A potential checklist for screening suggestions

  • Has all the necessary information been obtained?
  • Is there a clear and recognisable value-added for the company?
  • Can it be implemented from a technical point of view?
  • Is implementation realistic?

The most important question that every member of staff must answer is: "Am I prepared to fight for this idea?" A clear "yes" is needed for the suggestion to reach the next level. 

A multi-stage evaluation process

Now begins the actual selection process which is made up of multiple stages depending on the size of the organisation.
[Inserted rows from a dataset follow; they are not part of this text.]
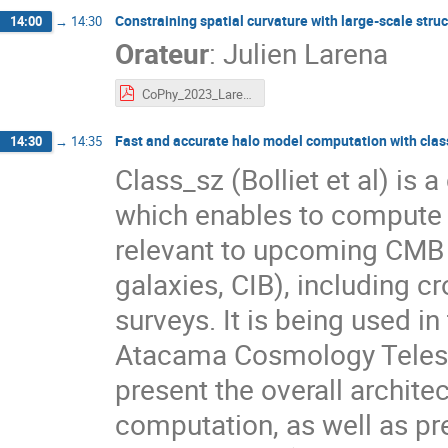
Constraining spatial curvature with large-scale stru
14:00
→
14:30
Orateur
:
Julien Larena
CoPhy_2023_Larena.pdf
Fast and accurate halo model computation with clas
14:30
→
14:35
Class_sz (Bolliet et al) is 
which enables to compute 
relevant to upcoming CMB a
galaxies, CIB), including c
surveys. It is being used i
Atacama Cosmology Telesc
present the overall archite
computation, as well as pre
In a two-stage process, for example, the idea is first discussed and evaluated by a cross-functional team as regards the technical and commercial potential.

It is not until there is a positive result that a detailed investment budget is drawn up and submitted to the management for a decision.

It has been proven valuable to keep the supplier informed of the outcome at every stage. This is important feedback and shows that their innovation is being taken seriously. 

Every idea submitted receives feedback within four to six weeks.

How large is the savings potential?

It is difficult to make reliable forecasts about this, but the potential is enormous. The advantages range from achieving a better product or service function through to a faster time-to-market and on to improved market entry and resource creation. Sometimes supplier innovations also simply lead to less pollution, less wear and tear or fewer disruptions. It is a kind of black box where the outcome is seen, and so it should be.

Strengthening procurement within the company

It is clear that an innovation process initiated by Procurement will strike a balance between procurement and technology. Frequently differing views are discussed and selected in good time with a joint evaluation team. That creates additional transparency for both sides and the opportunity to reconcile commercial and technological interests.

Recognising ancillary suppliers and staff

Moreover, strategically important customers are appreciated more as a result of participating in the process and so too are the staff taking part. If you follow an innovation from the start through to the implementation, you will have a sense of achievement. Another plus is that once the process is started, it can also be used for generating ideas internally.